You may think nothing of a box of frozen White Castle sliders or a Taco Bell dinner kit in the grocery aisle—fast-food signature dishes that shoppers can re-create at home. Yet Chick-fil-A's announcement on Monday that it will begin testing meal kits is something different altogether.
The $15.89 kits will be available at 150 Atlanta locations from late August until mid-November. These meals for two, featuring dishes such as chicken enchiladas and crispy Dijon chicken with sides like kale and roasted potatoes, aren't replicating Chick-fil-A's trademark sandwiches or other menu items.
It's not clear whether this is a marketing stunt, a test of new menu items or a serious bet on the future of meal kits. Retailers like Walmart, Kroger and Costco have put serious money behind meal kits, but Chick-fil-A is the first restaurant to do so.

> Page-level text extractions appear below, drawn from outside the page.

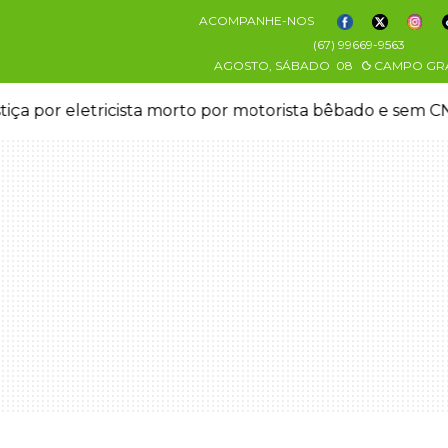
ACOMPANHE-NOS
(67) 99669-9563
AGOSTO, SÁBADO
08
CAMPO GR
stiça por eletricista morto por motorista bêbado e sem 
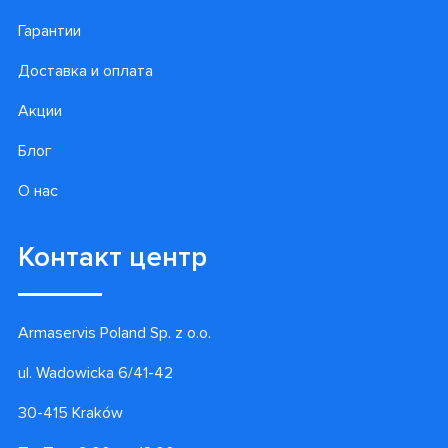
Гарантии
Доставка и оплата
Акции
Блог
О нас
Контакт центр
Armaservis Poland Sp. z o.o.
ul. Wadowicka 6/41-42
30-415 Kraków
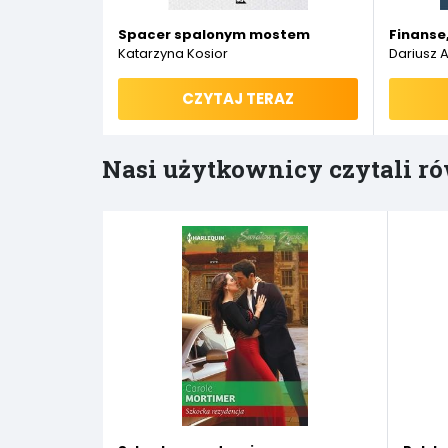
Spacer spalonym mostem
Finanse
Katarzyna Kosior
Dariusz 
CZYTAJ TERAZ
Nasi użytkownicy czytali ró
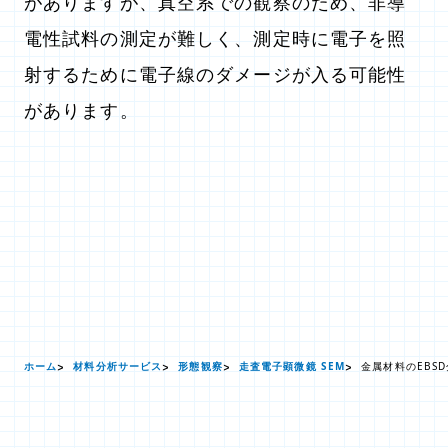
がありますが、真空系での観察のため、非導
電性試料の測定が難しく、測定時に電子を照
射するために電子線のダメージが入る可能性
があります。
ホーム
材料分析サービス
形態観察
走査電子顕微鏡 SEM
金属材料のEBS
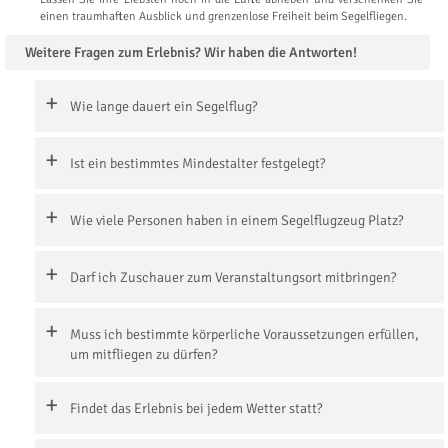
einen traumhaften Ausblick und grenzenlose Freiheit beim Segelfliegen.
Weitere Fragen zum Erlebnis? Wir haben die Antworten!
Wie lange dauert ein Segelflug?
Ist ein bestimmtes Mindestalter festgelegt?
Wie viele Personen haben in einem Segelflugzeug Platz?
Darf ich Zuschauer zum Veranstaltungsort mitbringen?
Muss ich bestimmte körperliche Voraussetzungen erfüllen,
um mitfliegen zu dürfen?
Findet das Erlebnis bei jedem Wetter statt?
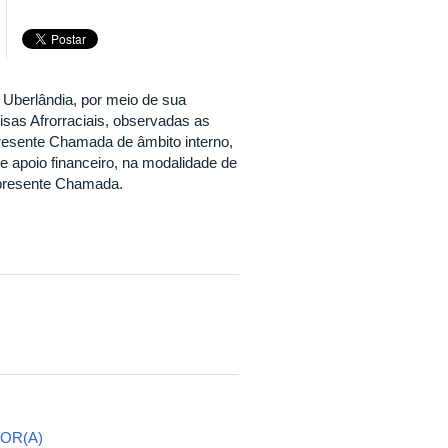
 Uberlândia, por meio de sua
isas Afrorraciais, observadas as
resente Chamada de âmbito interno,
 apoio financeiro, na modalidade de
 presente Chamada.
OR(A)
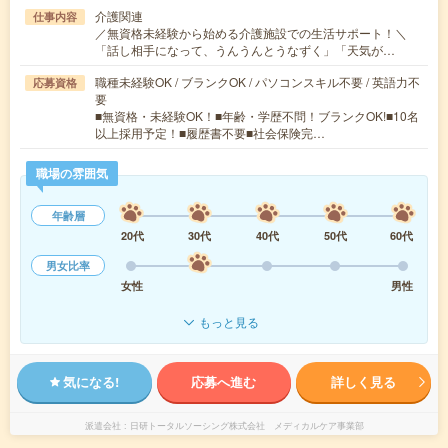
介護関連
仕事内容
／無資格未経験から始める介護施設での生活サポート！＼
「話し相手になって、うんうんとうなずく」「天気が…
職種未経験OK / ブランクOK / パソコンスキル不要 / 英語力不
応募資格
要
■無資格・未経験OK！■年齢・学歴不問！ブランクOK!■10名
以上採用予定！■履歴書不要■社会保険完…
職場の雰囲気
年齢層
20代
30代
40代
50代
60代
男女比率
女性
男性
もっと見る
気になる!
応募へ進む
詳しく見る
派遣会社
日研トータルソーシング株式会社 メディカルケア事業部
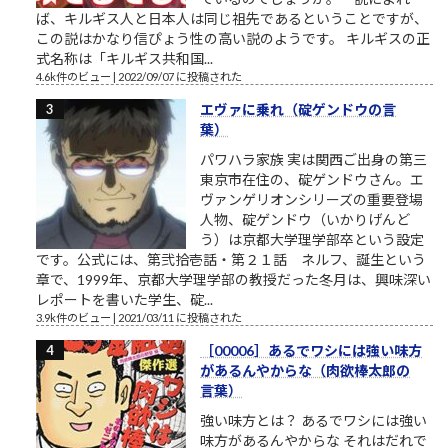
ば、キルギス人と日本人は同じ祖先であるということですが、
この説はかなり信ぴょう性の高い説のようです。 キルギスの正
式名称は「キルギス共和国...
4.6k件のビュー
|
2022/09/07 に投稿された
エヴァに乗れ（碇ゲンドウの言
葉）
パワハラ家族 実は関西ご出身の第三
東京市在住の、碇ゲンドウさん。エ
ヴァンゲリオンシリーズの重要登場
人物、碇ゲンドウ（いかりげんど
う）は京都大学理学部卒という設定
です。公式には、第弐拾壱話・第２１話 ネルフ、誕生という
章で、1999年、京都大学理学部の教授だった冬月は、興味深い
レポートを書いた学生、碇...
3.9k件のビュー
|
2021/03/11 に投稿された
［00006］あるでワシには強い味方
があるんやからな（肉欲棒太郎の
言葉）
強い味方とは？ あるでワシには強い
味方があるんやからな それはだれで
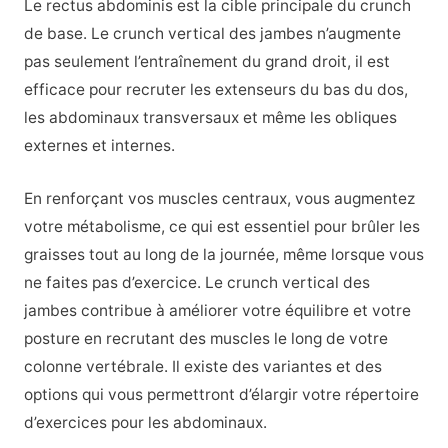
Le rectus abdominis est la cible principale du crunch
de base. Le crunch vertical des jambes n’augmente
pas seulement l’entraînement du grand droit, il est
efficace pour recruter les extenseurs du bas du dos,
les abdominaux transversaux et même les obliques
externes et internes.
En renforçant vos muscles centraux, vous augmentez
votre métabolisme, ce qui est essentiel pour brûler les
graisses tout au long de la journée, même lorsque vous
ne faites pas d’exercice. Le crunch vertical des
jambes contribue à améliorer votre équilibre et votre
posture en recrutant des muscles le long de votre
colonne vertébrale. Il existe des variantes et des
options qui vous permettront d’élargir votre répertoire
d’exercices pour les abdominaux.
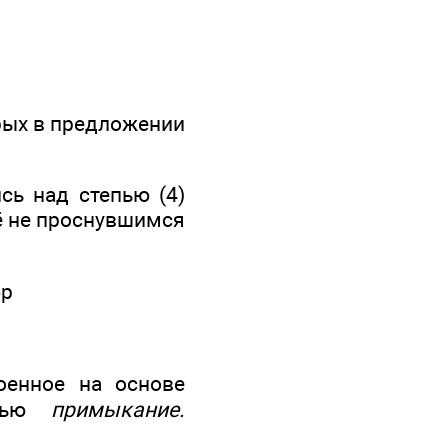
рых в предложении
сь над степью (4)
щё не проснувшимся
фр
енное на основе
язью
примыкание.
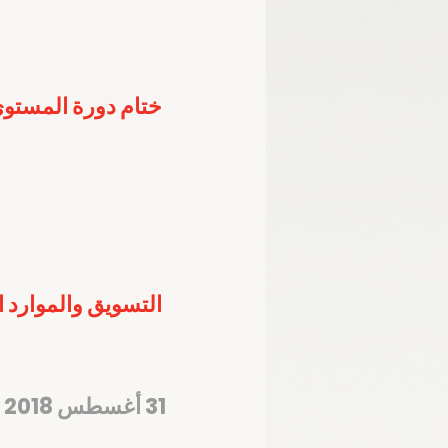
ختام دورة المستوى
التسويق والموارد المالية تستعرض 4 محاو
31 أغسطس 2018 – المركز الإعلامي للجنة الأولمبية الوطنية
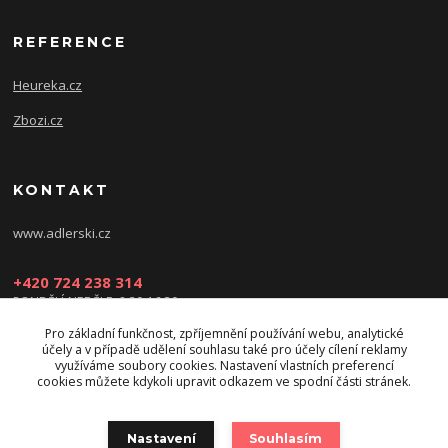
REFERENCE
Heureka.cz
Zbozi.cz
KONTAKT
www.adlerski.cz
+420 724 238 314
PONDĚLÍ-NEDĚLE: 8:30-16:30
Pro základní funkčnost, zpříjemnění používání webu, analytické
eshop@adler-ski.cz
účely a v případě udělení souhlasu také pro účely cílení reklamy
využíváme soubory cookies. Nastavení vlastních preferencí
cookies můžete kdykoli upravit odkazem ve spodní části stránek.
Nastavení
Souhlasím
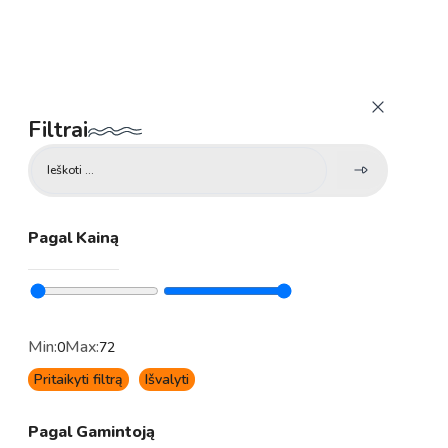
Filtrai
Search
...
Pagal Kainą
Min:
Max:
0
72
Pritaikyti filtrą
Išvalyti
Pagal Gamintoją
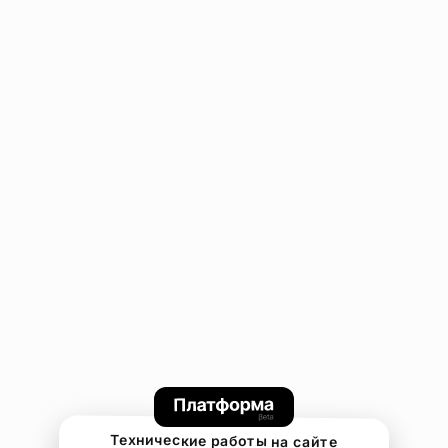
Технические работы на сайте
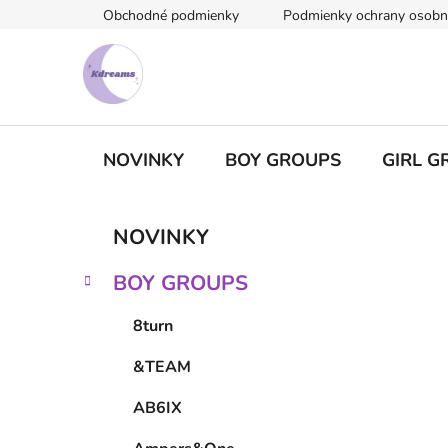
Prejsť
Obchodné podmienky
Podmienky ochrany osobn
na
obsah
NOVINKY
BOY GROUPS
GIRL G
B
K
Preskočiť
NOVINKY
a
kategórie
o
t
č
BOY GROUPS
e
n
g
ý
8turn
ó
p
r
&TEAM
i
a
e
n
AB6IX
e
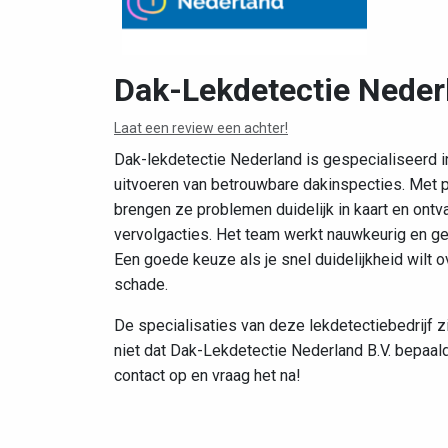
Dak-Lekdetectie Neder
Laat een review een achter!
Dak-lekdetectie Nederland is gespecialiseerd 
uitvoeren van betrouwbare dakinspecties. Met 
brengen ze problemen duidelijk in kaart en ontva
vervolgacties. Het team werkt nauwkeurig en geef
Een goede keuze als je snel duidelijkheid wilt
schade.
De specialisaties van deze lekdetectiebedrijf z
niet dat Dak-Lekdetectie Nederland B.V. bepaal
contact op en vraag het na!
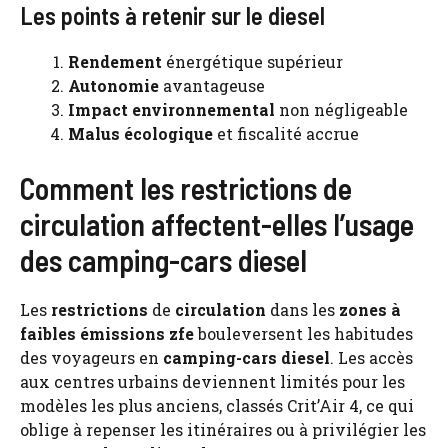
Les points à retenir sur le diesel
Rendement
énergétique supérieur
Autonomie
avantageuse
Impact environnemental
non négligeable
Malus écologique
et fiscalité accrue
Comment les restrictions de
circulation affectent-elles l’usage
des camping-cars diesel
Les
restrictions
de
circulation
dans les
zones à
faibles émissions
zfe
bouleversent les habitudes
des voyageurs en
camping-cars
diesel
. Les accès
aux centres urbains deviennent limités pour les
modèles les plus anciens, classés Crit’Air 4, ce qui
oblige à repenser les itinéraires ou à privilégier les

Despite plenty of hype, subscription meal kits haven't seen wide adoption, but consumers do rely on ready-made food. According to Market Force, just 15% of US internet users have ever tried a subscription meal kit while 27% buy prepared food at least once a week.
The NPD Group's recently published "Future of Dinner" study predicts the rise of "blended meals" integrating prepared or restaurant food over the next five years. This trend was reinforced by a March 2018 Food Marketing Institute (FMI) study, which found most consumers (55%) typically prepare meals using hybrid items like pre-cooked meat or heat-and-serve mashed potatoes. Fewer (37%) cooked from scratch.